• TASK DETAILS
Please give the records below again in full, exactly, with the images left out.

• Collected data
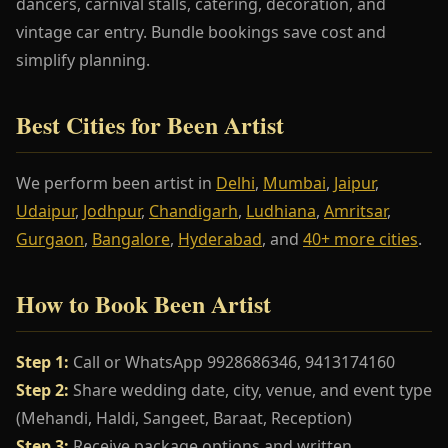
dancers, carnival stalls, catering, decoration, and
vintage car entry. Bundle bookings save cost and
simplify planning.
Best Cities for Been Artist
We perform been artist in
Delhi
,
Mumbai
,
Jaipur
,
Udaipur
,
Jodhpur
,
Chandigarh
,
Ludhiana
,
Amritsar
,
Gurgaon
,
Bangalore
,
Hyderabad
, and
40+ more cities
.
How to Book Been Artist
Step 1:
Call or WhatsApp 9928686346, 9413174160
Step 2:
Share wedding date, city, venue, and event type
(Mehandi, Haldi, Sangeet, Baraat, Reception)
Step 3:
Receive package options and written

• WORKED SOLUTION
dancers, carnival stalls, catering, decoration, and
vintage car entry. Bundle bookings save cost and
simplify planning.
Best Cities for Been Artist
We perform been artist in
Delhi
,
Mumbai
,
Jaipur
,
Udaipur
,
Jodhpur
,
Chandigarh
,
Ludhiana
,
Amritsar
,
Gurgaon
,
Bangalore
,
Hyderabad
, and
40+ more cities
.
How to Book Been Artist
Step 1:
Call or WhatsApp 9928686346, 9413174160
Step 2:
Share wedding date, city, venue, and event type
(Mehandi, Haldi, Sangeet, Baraat, Reception)
Step 3:
Receive package options and written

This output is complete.